═════ Record set ═════
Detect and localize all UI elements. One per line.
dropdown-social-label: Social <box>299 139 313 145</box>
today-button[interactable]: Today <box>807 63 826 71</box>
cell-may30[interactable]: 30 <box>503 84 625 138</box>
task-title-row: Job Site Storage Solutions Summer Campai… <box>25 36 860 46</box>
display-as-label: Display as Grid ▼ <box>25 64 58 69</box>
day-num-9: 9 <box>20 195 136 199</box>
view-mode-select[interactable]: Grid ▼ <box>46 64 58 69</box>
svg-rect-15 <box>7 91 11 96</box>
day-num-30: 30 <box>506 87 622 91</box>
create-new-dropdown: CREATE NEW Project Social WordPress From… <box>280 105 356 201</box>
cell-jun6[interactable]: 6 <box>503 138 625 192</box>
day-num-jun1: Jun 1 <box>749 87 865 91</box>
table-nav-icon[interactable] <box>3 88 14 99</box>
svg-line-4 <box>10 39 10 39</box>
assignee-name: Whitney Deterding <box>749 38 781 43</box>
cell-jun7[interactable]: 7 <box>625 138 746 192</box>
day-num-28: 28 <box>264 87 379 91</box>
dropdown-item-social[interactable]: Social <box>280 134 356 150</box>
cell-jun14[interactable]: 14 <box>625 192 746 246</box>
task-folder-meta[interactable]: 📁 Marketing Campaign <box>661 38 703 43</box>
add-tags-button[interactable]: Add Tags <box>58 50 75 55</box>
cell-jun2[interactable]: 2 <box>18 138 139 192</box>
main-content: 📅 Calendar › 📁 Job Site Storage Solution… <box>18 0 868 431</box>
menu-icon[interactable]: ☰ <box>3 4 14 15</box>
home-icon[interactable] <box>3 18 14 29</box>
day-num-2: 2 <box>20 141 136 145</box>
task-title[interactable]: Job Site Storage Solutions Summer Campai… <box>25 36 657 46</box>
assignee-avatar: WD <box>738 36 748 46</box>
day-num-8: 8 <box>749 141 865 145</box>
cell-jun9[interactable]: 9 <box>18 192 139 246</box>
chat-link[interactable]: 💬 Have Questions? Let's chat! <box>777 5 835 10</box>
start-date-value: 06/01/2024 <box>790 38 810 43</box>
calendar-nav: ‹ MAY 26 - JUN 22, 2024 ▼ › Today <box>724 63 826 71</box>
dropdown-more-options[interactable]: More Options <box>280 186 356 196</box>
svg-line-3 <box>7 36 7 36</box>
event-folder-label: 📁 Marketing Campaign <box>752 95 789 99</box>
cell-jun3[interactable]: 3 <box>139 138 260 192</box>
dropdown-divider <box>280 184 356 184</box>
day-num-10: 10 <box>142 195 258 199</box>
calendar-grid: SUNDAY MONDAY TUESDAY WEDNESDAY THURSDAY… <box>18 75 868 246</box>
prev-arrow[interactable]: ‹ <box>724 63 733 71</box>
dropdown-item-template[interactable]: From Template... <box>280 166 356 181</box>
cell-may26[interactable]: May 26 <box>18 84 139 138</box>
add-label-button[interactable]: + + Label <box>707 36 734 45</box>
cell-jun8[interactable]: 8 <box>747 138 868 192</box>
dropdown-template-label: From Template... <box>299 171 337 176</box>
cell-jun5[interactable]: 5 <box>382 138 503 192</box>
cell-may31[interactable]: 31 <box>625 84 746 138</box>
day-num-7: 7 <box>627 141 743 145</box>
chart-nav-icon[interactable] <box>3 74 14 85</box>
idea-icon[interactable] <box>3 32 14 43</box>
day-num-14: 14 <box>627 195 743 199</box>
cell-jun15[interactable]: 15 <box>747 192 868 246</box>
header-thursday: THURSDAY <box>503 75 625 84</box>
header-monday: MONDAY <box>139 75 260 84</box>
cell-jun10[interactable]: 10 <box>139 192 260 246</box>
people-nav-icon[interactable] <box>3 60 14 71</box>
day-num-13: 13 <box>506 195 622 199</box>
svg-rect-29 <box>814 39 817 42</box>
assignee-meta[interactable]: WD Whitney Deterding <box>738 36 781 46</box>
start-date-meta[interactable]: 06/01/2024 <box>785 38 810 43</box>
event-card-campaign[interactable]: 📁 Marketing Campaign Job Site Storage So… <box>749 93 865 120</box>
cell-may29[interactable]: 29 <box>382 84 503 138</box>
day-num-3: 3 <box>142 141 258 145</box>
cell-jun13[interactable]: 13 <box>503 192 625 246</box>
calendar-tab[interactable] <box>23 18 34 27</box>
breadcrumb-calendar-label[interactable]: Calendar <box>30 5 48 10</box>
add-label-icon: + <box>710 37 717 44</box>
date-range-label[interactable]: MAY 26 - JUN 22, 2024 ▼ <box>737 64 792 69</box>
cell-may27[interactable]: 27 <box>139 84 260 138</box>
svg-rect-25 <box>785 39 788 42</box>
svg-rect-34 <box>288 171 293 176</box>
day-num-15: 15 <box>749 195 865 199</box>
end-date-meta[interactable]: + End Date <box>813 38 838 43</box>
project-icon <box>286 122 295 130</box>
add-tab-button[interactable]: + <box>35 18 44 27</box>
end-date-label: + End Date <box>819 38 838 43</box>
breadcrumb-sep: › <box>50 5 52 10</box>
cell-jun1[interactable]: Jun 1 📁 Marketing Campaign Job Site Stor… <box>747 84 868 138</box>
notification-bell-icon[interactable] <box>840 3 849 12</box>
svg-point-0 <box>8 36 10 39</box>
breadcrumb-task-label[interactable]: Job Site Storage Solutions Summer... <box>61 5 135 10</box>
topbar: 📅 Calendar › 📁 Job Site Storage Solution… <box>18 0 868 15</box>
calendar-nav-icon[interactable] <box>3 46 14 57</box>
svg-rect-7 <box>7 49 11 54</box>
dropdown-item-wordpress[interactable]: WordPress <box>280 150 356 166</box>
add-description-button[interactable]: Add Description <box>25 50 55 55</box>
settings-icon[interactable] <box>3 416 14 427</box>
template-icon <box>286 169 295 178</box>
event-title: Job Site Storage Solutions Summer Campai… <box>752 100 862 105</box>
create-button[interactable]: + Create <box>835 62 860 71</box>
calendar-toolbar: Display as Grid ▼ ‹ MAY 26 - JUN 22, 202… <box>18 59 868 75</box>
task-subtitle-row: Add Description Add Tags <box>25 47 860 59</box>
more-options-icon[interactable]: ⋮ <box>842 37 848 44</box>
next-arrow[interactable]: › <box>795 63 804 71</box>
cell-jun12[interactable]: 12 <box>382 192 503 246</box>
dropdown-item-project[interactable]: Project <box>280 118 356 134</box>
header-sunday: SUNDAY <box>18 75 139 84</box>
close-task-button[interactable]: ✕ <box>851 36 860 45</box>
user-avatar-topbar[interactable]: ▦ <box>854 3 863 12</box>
═════
The material should be transcribed exactly, every line included.

Problem solution:
Detect and localize all UI elements. One per line.
dropdown-social-label: Social <box>299 139 313 145</box>
today-button[interactable]: Today <box>807 63 826 71</box>
cell-may30[interactable]: 30 <box>503 84 625 138</box>
task-title-row: Job Site Storage Solutions Summer Campai… <box>25 36 860 46</box>
display-as-label: Display as Grid ▼ <box>25 64 58 69</box>
day-num-9: 9 <box>20 195 136 199</box>
view-mode-select[interactable]: Grid ▼ <box>46 64 58 69</box>
svg-rect-15 <box>7 91 11 96</box>
day-num-30: 30 <box>506 87 622 91</box>
create-new-dropdown: CREATE NEW Project Social WordPress From… <box>280 105 356 201</box>
cell-jun6[interactable]: 6 <box>503 138 625 192</box>
day-num-jun1: Jun 1 <box>749 87 865 91</box>
table-nav-icon[interactable] <box>3 88 14 99</box>
svg-line-4 <box>10 39 10 39</box>
assignee-name: Whitney Deterding <box>749 38 781 43</box>
cell-jun7[interactable]: 7 <box>625 138 746 192</box>
day-num-28: 28 <box>264 87 379 91</box>
dropdown-item-social[interactable]: Social <box>280 134 356 150</box>
cell-jun14[interactable]: 14 <box>625 192 746 246</box>
task-folder-meta[interactable]: 📁 Marketing Campaign <box>661 38 703 43</box>
add-tags-button[interactable]: Add Tags <box>58 50 75 55</box>
cell-jun2[interactable]: 2 <box>18 138 139 192</box>
main-content: 📅 Calendar › 📁 Job Site Storage Solution… <box>18 0 868 431</box>
menu-icon[interactable]: ☰ <box>3 4 14 15</box>
home-icon[interactable] <box>3 18 14 29</box>
day-num-2: 2 <box>20 141 136 145</box>
task-title[interactable]: Job Site Storage Solutions Summer Campai… <box>25 36 657 46</box>
assignee-avatar: WD <box>738 36 748 46</box>
day-num-8: 8 <box>749 141 865 145</box>
cell-jun9[interactable]: 9 <box>18 192 139 246</box>
chat-link[interactable]: 💬 Have Questions? Let's chat! <box>777 5 835 10</box>
start-date-value: 06/01/2024 <box>790 38 810 43</box>
calendar-nav: ‹ MAY 26 - JUN 22, 2024 ▼ › Today <box>724 63 826 71</box>
dropdown-more-options[interactable]: More Options <box>280 186 356 196</box>
svg-line-3 <box>7 36 7 36</box>
event-folder-label: 📁 Marketing Campaign <box>752 95 789 99</box>
cell-jun3[interactable]: 3 <box>139 138 260 192</box>
dropdown-divider <box>280 184 356 184</box>
day-num-10: 10 <box>142 195 258 199</box>
calendar-grid: SUNDAY MONDAY TUESDAY WEDNESDAY THURSDAY… <box>18 75 868 246</box>
prev-arrow[interactable]: ‹ <box>724 63 733 71</box>
dropdown-item-template[interactable]: From Template... <box>280 166 356 181</box>
cell-may26[interactable]: May 26 <box>18 84 139 138</box>
add-label-button[interactable]: + + Label <box>707 36 734 45</box>
cell-jun8[interactable]: 8 <box>747 138 868 192</box>
dropdown-template-label: From Template... <box>299 171 337 176</box>
cell-jun5[interactable]: 5 <box>382 138 503 192</box>
cell-may31[interactable]: 31 <box>625 84 746 138</box>
day-num-7: 7 <box>627 141 743 145</box>
chart-nav-icon[interactable] <box>3 74 14 85</box>
idea-icon[interactable] <box>3 32 14 43</box>
day-num-14: 14 <box>627 195 743 199</box>
cell-jun15[interactable]: 15 <box>747 192 868 246</box>
header-thursday: THURSDAY <box>503 75 625 84</box>
header-monday: MONDAY <box>139 75 260 84</box>
cell-jun10[interactable]: 10 <box>139 192 260 246</box>
people-nav-icon[interactable] <box>3 60 14 71</box>
day-num-13: 13 <box>506 195 622 199</box>
svg-rect-29 <box>814 39 817 42</box>
assignee-meta[interactable]: WD Whitney Deterding <box>738 36 781 46</box>
start-date-meta[interactable]: 06/01/2024 <box>785 38 810 43</box>
event-card-campaign[interactable]: 📁 Marketing Campaign Job Site Storage So… <box>749 93 865 120</box>
cell-may29[interactable]: 29 <box>382 84 503 138</box>
day-num-3: 3 <box>142 141 258 145</box>
cell-jun13[interactable]: 13 <box>503 192 625 246</box>
calendar-tab[interactable] <box>23 18 34 27</box>
breadcrumb-calendar-label[interactable]: Calendar <box>30 5 48 10</box>
add-label-icon: + <box>710 37 717 44</box>
date-range-label[interactable]: MAY 26 - JUN 22, 2024 ▼ <box>737 64 792 69</box>
cell-may27[interactable]: 27 <box>139 84 260 138</box>
svg-rect-25 <box>785 39 788 42</box>
svg-rect-34 <box>288 171 293 176</box>
day-num-15: 15 <box>749 195 865 199</box>
end-date-meta[interactable]: + End Date <box>813 38 838 43</box>
project-icon <box>286 122 295 130</box>
add-tab-button[interactable]: + <box>35 18 44 27</box>
end-date-label: + End Date <box>819 38 838 43</box>
breadcrumb-sep: › <box>50 5 52 10</box>
cell-jun1[interactable]: Jun 1 📁 Marketing Campaign Job Site Stor… <box>747 84 868 138</box>
notification-bell-icon[interactable] <box>840 3 849 12</box>
svg-point-0 <box>8 36 10 39</box>
breadcrumb-task-label[interactable]: Job Site Storage Solutions Summer... <box>61 5 135 10</box>
topbar: 📅 Calendar › 📁 Job Site Storage Solution… <box>18 0 868 15</box>
calendar-nav-icon[interactable] <box>3 46 14 57</box>
svg-rect-7 <box>7 49 11 54</box>
dropdown-item-wordpress[interactable]: WordPress <box>280 150 356 166</box>
add-description-button[interactable]: Add Description <box>25 50 55 55</box>
settings-icon[interactable] <box>3 416 14 427</box>
template-icon <box>286 169 295 178</box>
event-title: Job Site Storage Solutions Summer Campai… <box>752 100 862 105</box>
create-button[interactable]: + Create <box>835 62 860 71</box>
calendar-toolbar: Display as Grid ▼ ‹ MAY 26 - JUN 22, 202… <box>18 59 868 75</box>
task-subtitle-row: Add Description Add Tags <box>25 47 860 59</box>
more-options-icon[interactable]: ⋮ <box>842 37 848 44</box>
next-arrow[interactable]: › <box>795 63 804 71</box>
cell-jun12[interactable]: 12 <box>382 192 503 246</box>
dropdown-item-project[interactable]: Project <box>280 118 356 134</box>
header-sunday: SUNDAY <box>18 75 139 84</box>
close-task-button[interactable]: ✕ <box>851 36 860 45</box>
user-avatar-topbar[interactable]: ▦ <box>854 3 863 12</box>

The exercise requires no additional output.